The program you described, in which bank employees are using individual discretion to create exceptions for certain customers, has some potential for raising concerns about discrimination. Such use of discretion might result in a “disparate impact” on a protected class (even if no one at the bank has any intent to discriminate). Even though fair lending laws do not apply to deposit accounts, the general prohibition on unfair, deceptive, and abuse acts and practices (UDAAP) could apply.
However, if the exceptions are made on the basis of a consistent policy that is applied to all customers equally, that could help to mitigate the risk of a UDAAP or discrimination issue.
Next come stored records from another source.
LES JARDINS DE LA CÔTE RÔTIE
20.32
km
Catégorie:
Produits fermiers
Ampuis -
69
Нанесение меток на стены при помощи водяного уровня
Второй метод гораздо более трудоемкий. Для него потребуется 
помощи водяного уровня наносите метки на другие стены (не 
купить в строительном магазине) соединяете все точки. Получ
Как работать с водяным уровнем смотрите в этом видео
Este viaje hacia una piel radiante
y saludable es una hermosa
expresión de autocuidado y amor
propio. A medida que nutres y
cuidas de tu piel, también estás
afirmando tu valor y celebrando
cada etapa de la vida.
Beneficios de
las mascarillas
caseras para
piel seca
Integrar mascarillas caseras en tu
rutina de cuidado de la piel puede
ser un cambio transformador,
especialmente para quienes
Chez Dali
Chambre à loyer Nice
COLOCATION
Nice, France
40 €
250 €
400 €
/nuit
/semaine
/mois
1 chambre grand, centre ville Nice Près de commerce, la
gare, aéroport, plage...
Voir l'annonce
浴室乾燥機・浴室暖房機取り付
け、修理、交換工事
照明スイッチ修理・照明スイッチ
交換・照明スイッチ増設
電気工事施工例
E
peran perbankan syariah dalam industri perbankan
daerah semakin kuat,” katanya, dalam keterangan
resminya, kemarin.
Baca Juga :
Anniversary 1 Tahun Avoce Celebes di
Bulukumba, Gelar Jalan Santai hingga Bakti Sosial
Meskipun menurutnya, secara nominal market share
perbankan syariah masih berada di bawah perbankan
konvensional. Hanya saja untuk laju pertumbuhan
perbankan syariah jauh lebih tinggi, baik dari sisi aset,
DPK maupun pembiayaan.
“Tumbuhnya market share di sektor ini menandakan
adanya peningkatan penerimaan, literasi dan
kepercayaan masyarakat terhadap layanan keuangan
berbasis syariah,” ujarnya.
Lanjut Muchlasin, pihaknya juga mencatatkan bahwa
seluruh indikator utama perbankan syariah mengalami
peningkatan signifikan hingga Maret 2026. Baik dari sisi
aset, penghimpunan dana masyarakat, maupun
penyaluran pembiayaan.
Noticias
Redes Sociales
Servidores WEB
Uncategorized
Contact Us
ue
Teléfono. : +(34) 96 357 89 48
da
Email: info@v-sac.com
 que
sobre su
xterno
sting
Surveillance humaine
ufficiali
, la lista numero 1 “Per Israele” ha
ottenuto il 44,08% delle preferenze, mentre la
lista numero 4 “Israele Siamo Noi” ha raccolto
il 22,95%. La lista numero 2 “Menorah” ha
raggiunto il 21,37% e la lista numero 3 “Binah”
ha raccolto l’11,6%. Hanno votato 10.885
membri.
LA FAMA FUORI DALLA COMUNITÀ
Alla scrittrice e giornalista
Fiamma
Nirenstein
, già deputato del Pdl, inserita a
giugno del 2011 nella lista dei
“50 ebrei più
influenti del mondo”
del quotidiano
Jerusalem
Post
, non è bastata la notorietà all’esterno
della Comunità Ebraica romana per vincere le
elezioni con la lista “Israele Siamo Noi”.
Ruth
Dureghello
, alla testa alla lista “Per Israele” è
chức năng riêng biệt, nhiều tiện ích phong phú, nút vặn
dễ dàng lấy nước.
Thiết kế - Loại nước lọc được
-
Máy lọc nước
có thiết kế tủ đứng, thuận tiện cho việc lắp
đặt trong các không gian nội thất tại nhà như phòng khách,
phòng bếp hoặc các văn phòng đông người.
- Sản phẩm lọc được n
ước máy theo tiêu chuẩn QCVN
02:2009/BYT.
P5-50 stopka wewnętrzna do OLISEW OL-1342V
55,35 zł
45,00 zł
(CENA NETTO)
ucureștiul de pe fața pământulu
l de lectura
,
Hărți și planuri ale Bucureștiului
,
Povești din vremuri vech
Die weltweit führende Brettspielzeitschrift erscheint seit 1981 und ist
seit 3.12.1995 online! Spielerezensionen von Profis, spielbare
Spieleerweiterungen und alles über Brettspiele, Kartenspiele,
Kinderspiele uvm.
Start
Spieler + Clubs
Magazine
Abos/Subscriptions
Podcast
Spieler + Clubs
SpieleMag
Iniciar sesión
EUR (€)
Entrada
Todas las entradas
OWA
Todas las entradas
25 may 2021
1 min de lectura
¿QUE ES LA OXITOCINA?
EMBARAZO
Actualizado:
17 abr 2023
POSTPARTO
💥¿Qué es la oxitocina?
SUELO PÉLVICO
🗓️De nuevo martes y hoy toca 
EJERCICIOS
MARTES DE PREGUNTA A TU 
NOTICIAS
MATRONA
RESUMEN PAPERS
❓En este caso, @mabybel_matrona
For example, if the exceptions are made only for customers who take financial literacy classes, the classes should probably be open to all customers or members of the public, and the exceptions should be available to every class participant.
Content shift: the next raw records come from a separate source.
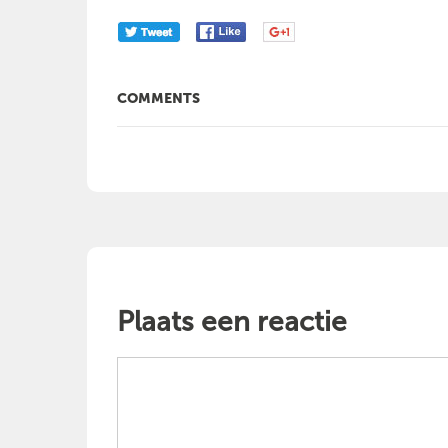
COMMENTS
Plaats een reactie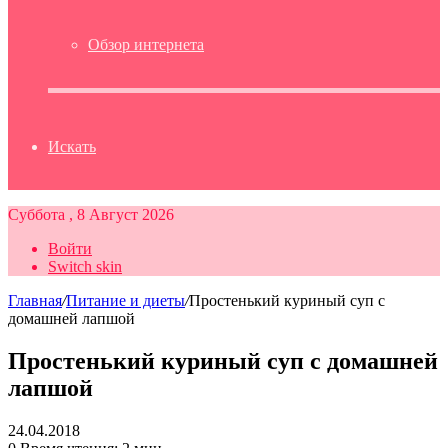
Обзор интернета
Искать
Суббота , 8 Август 2026
Войти
Switch skin
Главная
/
Питание и диеты
/
Простенький куриный суп с
домашней лапшой
Простенький куриный суп с домашней
лапшой
24.04.2018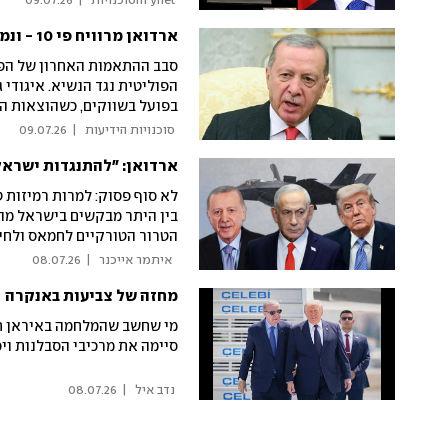
 ynet והסוכנויות 
|
09.07.26
ארדואן מרוויח פי 10 - ונמאס להם: גמלאי טורקיה יצאו למאבק בשלטון
סבב ההתאמות האחרון של הפנ
הפוליטית נגד הנשיא. איגודי
בפועל בשווקים, כשהוצאות ה
 סוכנויות הידיעות 
|
09.07.26
לא סוף פסוק: למרות רמיזות ט
בין היתר מבקשים בישראל מה
הטרור הטורקיים לחמאס ולחיזב
"לא היו צריכים לעשות טעות 
  איתמר אייכנר 
|
08.07.26
מחזה של צביעות באנקרה
מי שחשב שהמלחמה באיראן תש
סיימה את מרכיבי הסבלנות ויכ
 נדב איל 
|
08.07.26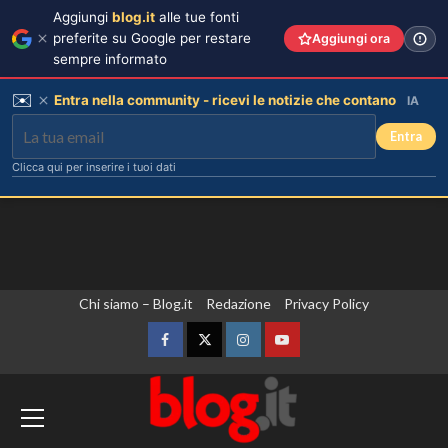
Aggiungi
blog.it
alle tue fonti
preferite su Google per restare
Aggiungi ora
sempre informato
✉️
Entra nella community - ricevi le notizie che contano
IA
Entra
Clicca qui per inserire i tuoi dati
Vai
Chi siamo – Blog.it
Redazione
Privacy Policy
al
contenuto
Facebook
Twitter
Instagram
YouTube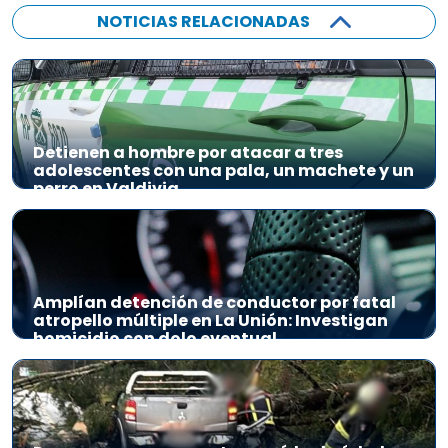
NOTICIAS RELACIONADAS
Detienen a hombre por atacar a tres
adolescentes con una pala, un machete y un
perro en Valdivia
Amplían detención de conductor por fatal
atropello múltiple en La Unión: Investigan
homicidio con dolo eventual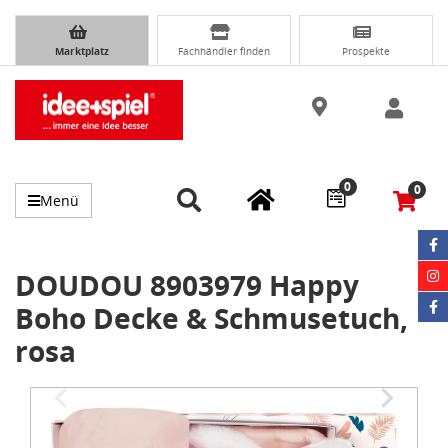
Marktplatz
Fachhändler finden
Prospekte
0
0
Menü
DOUDOU 8903979 Happy
Boho Decke & Schmusetuch,
rosa
Item
1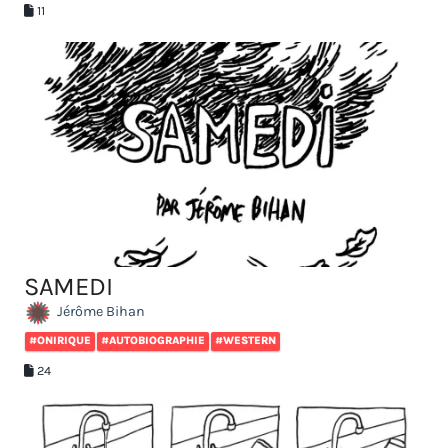
11
SAMEDI
Jérôme Bihan
#ONIRIQUE
#AUTOBIOGRAPHIE
#WESTERN
24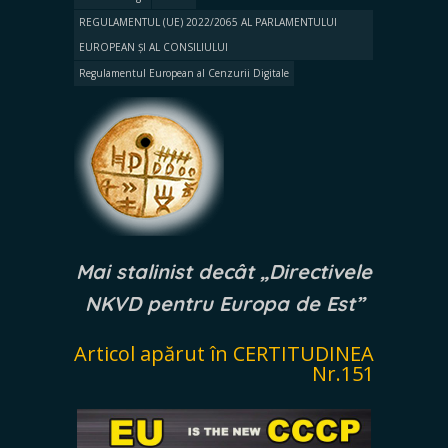
REGULAMENTUL (UE) 2022/2065 AL PARLAMENTULUI
EUROPEAN ȘI AL CONSILIULUI
Regulamentul European al Cenzurii Digitale
Mai stalinist decât „Directivele
NKVD pentru Europa de Est”
Articol apărut în CERTITUDINEA
Nr.151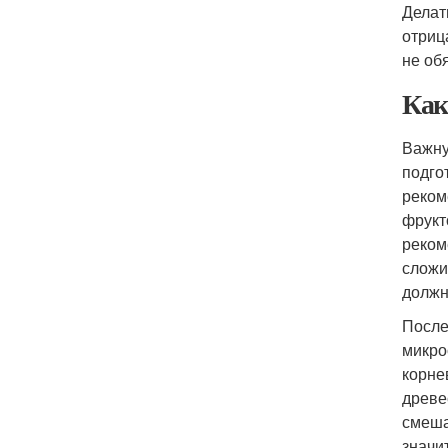
Делать
отриц
не об
Как
Важну
подго
реком
фрукт
реком
сложи
должн
После
микро
корне
древе
смеша
значи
If exceptions are made for customers outside of the financial literacy classes, the bank might consider a “second chance” account policy that would apply to all customers who do not qualify under your current procedures (with certain safeguards, such as a lower overdraft limit, as you suggested).
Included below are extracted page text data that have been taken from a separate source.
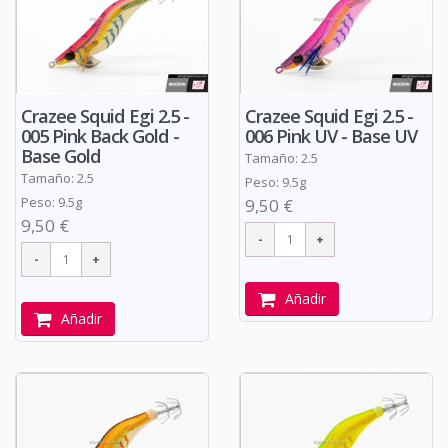
Crazee Squid Egi 2.5 -
Crazee Squid Egi 2.5 -
005 Pink Back Gold -
006 Pink UV - Base UV
Base Gold
Tamaño: 2.5
Tamaño: 2.5
Peso: 9.5g
Peso: 9.5g
9,50 €
9,50 €
Añadir
Añadir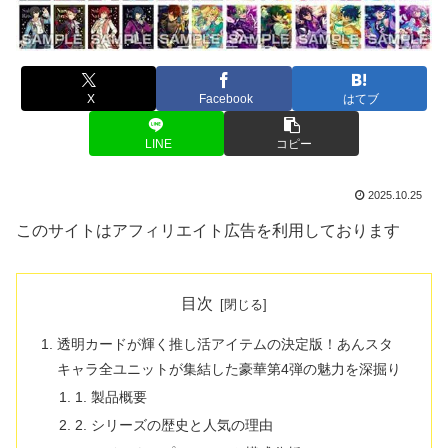
X
Facebook
はてブ
LINE
コピー
2025.10.25
このサイトはアフィリエイト広告を利用しております
目次
透明カードが輝く推し活アイテムの決定版！あんスタ
キャラ全ユニットが集結した豪華第4弾の魅力を深掘り
1. 製品概要
2. シリーズの歴史と人気の理由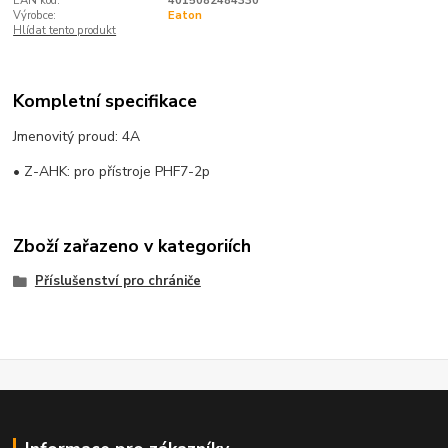
EAN kód:
4015082484330
Výrobce:
Eaton
Hlídat tento produkt
Kompletní specifikace
Jmenovitý proud: 4A
• Z-AHK: pro přístroje PHF7-2p
Zboží zařazeno v kategoriích
Příslušenství pro chrániče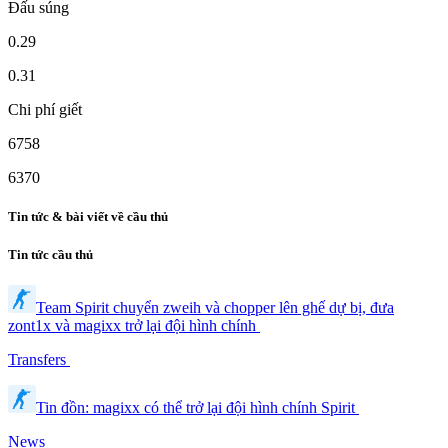
Đấu súng
0.29
0.31
Chi phí giết
6758
6370
Tin tức & bài viết về cầu thủ
Tin tức cầu thủ
Team Spirit chuyển zweih và chopper lên ghế dự bị, đưa
zont1x và magixx trở lại đội hình chính
Transfers
Tin đồn: magixx có thể trở lại đội hình chính Spirit
News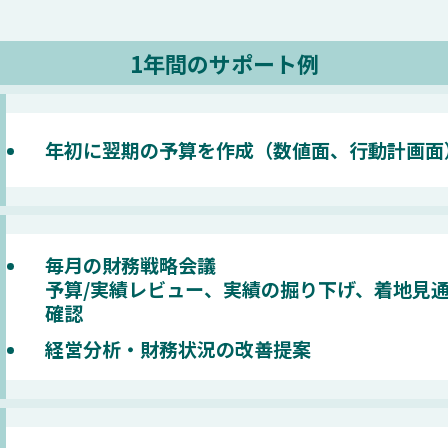
1年間のサポート例
年初に翌期の予算を作成（数値面、行動計画面
毎月の財務戦略会議
予算/実績レビュー、実績の掘り下げ、着地見
確認
経営分析・財務状況の改善提案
In revising your policies, you may want to consider the FFIEC Interagency Fair Lending Procedures, which explain the concept of disparate impact and how institutions can mitigate the risk that a policy (such as allowing discretion in waiving account opening requirements) will be found to be discriminatory. The FFIEC procedures state that a policy that results in a disparate impact can be justified by a “business necessity,” with documentation of any factors that went into deciding on the policy. FFIEC Interagency Fair Lending Procedures, p. iv. Of course, a deposit account would not fall under the definition of “credit” under the Equal Credit Opportunity Act or under the other fair lending laws, but this approach could be helpful in the context of deposit accounts.